Lung cancer, accounting for 18.2% of cancer deaths in the world, is the most common cancer worldwide in both incidence and mortality for men and women. Not only is the incidence rate high, but the survival rate is low: the one year survival rate of lung cancer patients is only 42%, and the five-year rate is 16%.
Non-small cell lung cancer (NSCLC) comprises 85% of all diagnosed lung cancers, and palliative chemotherapy is the preferred treatment for the majority of patients with advanced stages of this disease. Given this reality, assessment of treatment effectiveness needs to include objective, e.g. progression free survival (PFS) and overall survival (OS), as well as subjective, e.g. patient reported outcomes, components. Using this combined information, clinicians and patients are better equipped to make treatment decisions.
The present EORTC Quality of Life study 1 is an update of a prior systematic review of health related quality of life (HRQOL) methodology reporting in non-small cell lung cancer (NSCLC) randomized controlled trials. The prior study showed an increase in the quality of HRQOL reporting from 1980 to 2002 2. The objective of the current study was to evaluate HRQOL methodology reporting over the last decade and its benefit for clinical-decision making. Only when HRQOL is reported comprehensively can it be utilized confidently by clinicians and patients when making treatment decisions.
A Medline systematic literature review was performed that only included randomized controlled trials that implemented patient reported HRQOL assessments and included regular oncology treatments for newly diagnosed adult NSCLC patients. Of the 53 trials included in the review, 81% reported that there was no significant difference in OS, yet half of these reported a significant difference in HRQOL scores.
The number of NSCLC trials incorporating HRQOL assessment continues to increase, and HRQOL continues to be valued, especially in studies in which no OS difference is found. In addition, the quality of HRQOL reporting continues to improve, and an EORTC HRQOL questionnaire was used in 57% of the studies.
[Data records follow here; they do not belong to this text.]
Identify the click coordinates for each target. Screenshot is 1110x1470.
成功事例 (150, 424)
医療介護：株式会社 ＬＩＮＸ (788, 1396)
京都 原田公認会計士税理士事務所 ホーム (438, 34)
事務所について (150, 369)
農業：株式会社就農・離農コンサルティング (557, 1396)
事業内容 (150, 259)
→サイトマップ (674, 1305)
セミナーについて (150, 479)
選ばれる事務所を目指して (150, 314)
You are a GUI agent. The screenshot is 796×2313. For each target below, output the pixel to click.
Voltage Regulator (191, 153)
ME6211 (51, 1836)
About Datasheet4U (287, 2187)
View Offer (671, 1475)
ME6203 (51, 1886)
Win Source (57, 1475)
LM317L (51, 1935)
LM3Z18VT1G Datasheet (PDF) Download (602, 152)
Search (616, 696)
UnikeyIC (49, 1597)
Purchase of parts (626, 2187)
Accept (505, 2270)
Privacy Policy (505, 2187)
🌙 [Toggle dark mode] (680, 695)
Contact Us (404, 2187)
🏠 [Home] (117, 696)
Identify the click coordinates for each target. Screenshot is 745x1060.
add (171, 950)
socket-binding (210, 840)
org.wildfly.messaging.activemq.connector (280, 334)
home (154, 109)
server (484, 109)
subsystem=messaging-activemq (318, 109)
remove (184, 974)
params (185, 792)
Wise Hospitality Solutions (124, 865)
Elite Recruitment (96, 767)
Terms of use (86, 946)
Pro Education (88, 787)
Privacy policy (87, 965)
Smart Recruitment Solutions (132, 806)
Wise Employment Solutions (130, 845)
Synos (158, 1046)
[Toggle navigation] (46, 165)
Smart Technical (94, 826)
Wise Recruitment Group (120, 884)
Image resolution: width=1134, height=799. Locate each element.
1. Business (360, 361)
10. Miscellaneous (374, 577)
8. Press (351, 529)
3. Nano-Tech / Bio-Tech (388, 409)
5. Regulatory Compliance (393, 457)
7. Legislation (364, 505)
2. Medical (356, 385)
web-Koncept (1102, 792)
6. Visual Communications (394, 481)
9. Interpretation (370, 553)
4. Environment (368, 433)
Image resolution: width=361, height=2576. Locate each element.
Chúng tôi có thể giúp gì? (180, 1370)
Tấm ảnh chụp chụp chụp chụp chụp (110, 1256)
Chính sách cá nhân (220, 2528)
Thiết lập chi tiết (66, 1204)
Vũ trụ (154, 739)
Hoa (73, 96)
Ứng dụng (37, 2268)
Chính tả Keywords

There remains room for improvement, however, for it was also found that the reporting of HRQOL hypotheses and rationales for choosing HRQOL instruments were significantly less than before 2002 (p < .05). Based on their findings, the authors recommend the development of a CONSORT–like (Consolidated Standards of Reporting Trials) checklist that could be used to ensure that HRQOL data are reported in a consistent and standardized manner.
1 L. Claassens, J. van Meerbeeck, C. Coens, C. Quinten, I. Ghislain, E.K. Sloan, X.S. Wang, G. Velikova, and A. Bottomley. Health-related quality of life (HRQOL) in non-small cell lung cancer (NSCLC): an update of a systematic review on methodological issues in randomized controlled trials (RCTs). J Clin Oncol DOI: 10.1200/JCO.2010.32.3683, 2011.
2 A. Bottomley, F. Efficace, R. Thomas, V. Vanvoorden, and S. Ahmdzai. Health related quality of life in non small cell lung cancer: Methodological issues in randomised controlled trials. J Clin Oncol 21(15):2982-2992, 2003.